───── DATA PROVIDED

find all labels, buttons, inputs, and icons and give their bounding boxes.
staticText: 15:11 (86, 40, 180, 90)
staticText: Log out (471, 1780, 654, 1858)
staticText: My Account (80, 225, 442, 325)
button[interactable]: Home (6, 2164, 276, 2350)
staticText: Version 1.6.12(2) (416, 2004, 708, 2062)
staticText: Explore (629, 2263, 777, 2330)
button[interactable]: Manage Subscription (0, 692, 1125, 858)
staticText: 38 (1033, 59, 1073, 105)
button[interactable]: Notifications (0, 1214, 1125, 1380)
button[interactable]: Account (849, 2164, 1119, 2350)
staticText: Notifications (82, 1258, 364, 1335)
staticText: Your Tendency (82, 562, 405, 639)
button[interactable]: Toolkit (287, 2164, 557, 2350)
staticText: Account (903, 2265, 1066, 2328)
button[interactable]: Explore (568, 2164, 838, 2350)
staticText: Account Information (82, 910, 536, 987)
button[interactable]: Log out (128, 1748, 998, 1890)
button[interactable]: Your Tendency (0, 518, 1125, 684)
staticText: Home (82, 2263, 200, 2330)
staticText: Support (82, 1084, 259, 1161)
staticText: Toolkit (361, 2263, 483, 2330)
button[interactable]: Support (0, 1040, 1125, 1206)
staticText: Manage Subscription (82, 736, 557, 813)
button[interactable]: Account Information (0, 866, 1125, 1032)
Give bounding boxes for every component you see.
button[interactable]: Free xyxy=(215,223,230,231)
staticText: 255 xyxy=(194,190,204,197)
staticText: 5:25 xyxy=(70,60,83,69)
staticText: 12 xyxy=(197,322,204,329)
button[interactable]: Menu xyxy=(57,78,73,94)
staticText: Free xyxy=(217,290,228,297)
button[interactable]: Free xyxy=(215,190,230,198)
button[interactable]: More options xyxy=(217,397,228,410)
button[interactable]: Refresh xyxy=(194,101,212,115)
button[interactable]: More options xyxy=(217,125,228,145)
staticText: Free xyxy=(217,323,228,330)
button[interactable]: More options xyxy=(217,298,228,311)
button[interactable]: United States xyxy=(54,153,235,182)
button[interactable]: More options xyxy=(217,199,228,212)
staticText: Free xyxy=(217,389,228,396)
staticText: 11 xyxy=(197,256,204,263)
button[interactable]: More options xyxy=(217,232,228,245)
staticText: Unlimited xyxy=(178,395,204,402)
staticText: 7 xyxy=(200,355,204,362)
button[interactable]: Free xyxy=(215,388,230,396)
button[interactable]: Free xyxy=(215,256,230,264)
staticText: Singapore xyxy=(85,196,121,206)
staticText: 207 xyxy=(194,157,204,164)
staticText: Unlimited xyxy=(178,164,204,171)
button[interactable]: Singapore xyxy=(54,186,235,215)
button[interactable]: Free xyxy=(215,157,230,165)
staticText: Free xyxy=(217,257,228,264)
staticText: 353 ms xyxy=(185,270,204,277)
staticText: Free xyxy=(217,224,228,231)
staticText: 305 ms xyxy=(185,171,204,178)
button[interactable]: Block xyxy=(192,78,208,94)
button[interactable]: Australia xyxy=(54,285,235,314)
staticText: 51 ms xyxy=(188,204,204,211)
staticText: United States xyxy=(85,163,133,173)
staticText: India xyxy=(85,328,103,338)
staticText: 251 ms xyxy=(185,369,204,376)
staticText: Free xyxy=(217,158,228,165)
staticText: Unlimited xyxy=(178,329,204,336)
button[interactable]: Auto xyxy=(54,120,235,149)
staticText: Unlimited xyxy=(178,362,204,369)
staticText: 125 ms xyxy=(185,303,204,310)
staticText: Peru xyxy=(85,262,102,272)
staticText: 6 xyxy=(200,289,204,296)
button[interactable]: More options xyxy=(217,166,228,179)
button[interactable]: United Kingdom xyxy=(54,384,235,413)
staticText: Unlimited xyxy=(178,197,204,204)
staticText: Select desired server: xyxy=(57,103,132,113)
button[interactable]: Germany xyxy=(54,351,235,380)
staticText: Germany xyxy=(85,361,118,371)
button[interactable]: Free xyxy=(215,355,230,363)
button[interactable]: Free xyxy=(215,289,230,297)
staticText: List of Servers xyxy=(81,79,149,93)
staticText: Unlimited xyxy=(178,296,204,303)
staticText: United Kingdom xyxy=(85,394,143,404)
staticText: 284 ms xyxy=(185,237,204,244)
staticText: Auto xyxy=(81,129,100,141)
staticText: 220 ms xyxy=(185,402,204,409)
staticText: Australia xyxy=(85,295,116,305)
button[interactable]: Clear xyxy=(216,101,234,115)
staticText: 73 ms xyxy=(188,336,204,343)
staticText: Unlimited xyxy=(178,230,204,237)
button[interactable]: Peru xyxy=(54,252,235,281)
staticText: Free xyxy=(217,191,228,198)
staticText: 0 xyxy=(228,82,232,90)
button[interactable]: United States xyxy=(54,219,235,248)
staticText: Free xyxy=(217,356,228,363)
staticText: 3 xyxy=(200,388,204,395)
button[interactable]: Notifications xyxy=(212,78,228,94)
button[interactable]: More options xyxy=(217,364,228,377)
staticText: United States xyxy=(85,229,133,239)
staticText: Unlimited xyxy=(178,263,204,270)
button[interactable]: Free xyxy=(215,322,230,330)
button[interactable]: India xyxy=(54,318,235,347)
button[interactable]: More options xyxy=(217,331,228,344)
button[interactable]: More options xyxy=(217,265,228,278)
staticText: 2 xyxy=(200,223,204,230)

──────────

WHAT IS REQUIRED:
Using the listing above, gather each line that holds the string "Peru" and copy it.

RESPONSE TO THE TASK:
staticText: Peru xyxy=(85,262,102,272)
button[interactable]: Peru xyxy=(54,252,235,281)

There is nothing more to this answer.